Even the biggest funds have had mixed results in the last years
It doesn’t take long to find examples of bad investments made by even the best portfolio managers. Consider the multi-billion dollar investments of the Saudi Public Investment Fund into stocks of WeWork. Or the exposure that the Ontario Teachers Pension Fund had to FTX. Sometimes what looks like a sure bet can turn into a bad investment decision.
Adam explained how it is important to “operate within your means.” However, he also explained how clients like to discuss what investments institutional investors and other family offices are making. How they allocate their investments.
Ultra-high-net-worth families are approached from multiple angles with various investment opportunities all the time. Adam sees the role of SineCera Capital as one where the “wants” of the clients are tempered by an appropriate discussion about asset allocation. The important thing is to help the clients focus on the “needs” and not the “wants.” And to help them be able to say “No.”
“If a client is over allocated in a certain asset class we provide them with the ‘Professional “No,’” Adam elaborated. “Our clients appreciate this approach as it allows them to maintain relationships with those seeking capital from them without having to write a cheque to do so.”
Changing from a low inflation to a high inflation investment strategy
Recent changes in the roles of Ray Dalio at Bridgewater or Cathie Wood at ARK Investments have shown how the markets are changing. But not only markets. The way that portfolio managers approach the markets today needs to accommodate the rise in inflation and interest rates. Something that has not happened since the global financial crisis.
Adam explained how one of the key investment strategies at SineCera Capital is the All-Weather Core. An investment strategy that Ray Dalio helped to popularize over the last ten years.
“Investors are going to face macro headwinds that haven’t existed since 2009. We’ve been in the low interest rate, zero interest rate environment that benefits certain asset classes and sectors more than others,” Adam explained.
Going forward into 2023 family offices and investors need a confident and assertive financial partner. A partner that looks at the long term. One that can put market turbulence into context. And one that can help say ‘No’ when necessary.
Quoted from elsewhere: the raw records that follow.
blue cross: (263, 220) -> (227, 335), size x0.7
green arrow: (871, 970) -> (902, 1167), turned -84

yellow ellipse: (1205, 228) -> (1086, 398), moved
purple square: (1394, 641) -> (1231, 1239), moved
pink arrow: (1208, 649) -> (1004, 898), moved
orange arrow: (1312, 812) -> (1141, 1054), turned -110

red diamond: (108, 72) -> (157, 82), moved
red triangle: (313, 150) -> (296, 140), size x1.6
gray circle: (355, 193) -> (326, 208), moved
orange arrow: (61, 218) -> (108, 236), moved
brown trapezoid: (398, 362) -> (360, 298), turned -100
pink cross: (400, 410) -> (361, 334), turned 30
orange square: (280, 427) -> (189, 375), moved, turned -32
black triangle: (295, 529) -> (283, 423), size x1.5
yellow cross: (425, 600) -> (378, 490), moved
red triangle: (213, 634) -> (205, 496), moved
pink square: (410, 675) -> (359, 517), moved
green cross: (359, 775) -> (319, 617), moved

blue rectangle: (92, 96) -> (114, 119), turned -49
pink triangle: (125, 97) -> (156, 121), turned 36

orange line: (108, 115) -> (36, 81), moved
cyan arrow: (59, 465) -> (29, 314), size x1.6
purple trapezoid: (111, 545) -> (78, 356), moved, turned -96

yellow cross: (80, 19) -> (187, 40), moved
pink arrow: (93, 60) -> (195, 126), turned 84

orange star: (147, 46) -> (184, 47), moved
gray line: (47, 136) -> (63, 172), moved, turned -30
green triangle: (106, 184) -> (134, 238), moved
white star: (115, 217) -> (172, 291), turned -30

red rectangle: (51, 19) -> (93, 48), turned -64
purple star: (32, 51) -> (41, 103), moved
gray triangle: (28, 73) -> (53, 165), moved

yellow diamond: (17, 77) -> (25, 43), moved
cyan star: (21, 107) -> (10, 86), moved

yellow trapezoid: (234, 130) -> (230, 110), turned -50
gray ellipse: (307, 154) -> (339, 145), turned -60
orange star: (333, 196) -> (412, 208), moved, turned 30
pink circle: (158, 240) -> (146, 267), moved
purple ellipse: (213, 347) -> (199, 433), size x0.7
Most importantly though, is how today the investment landscape in Texas, and specifically in Austin, is changing. The increase in ‘transplants’ coming in from other parts of the U.S. is increasing the maturity of an already well represented financial ecosystem. And going forward, the new challenges that market uncertainty, inflation and geopolitical tensions have created means that you need a partner you can really trust.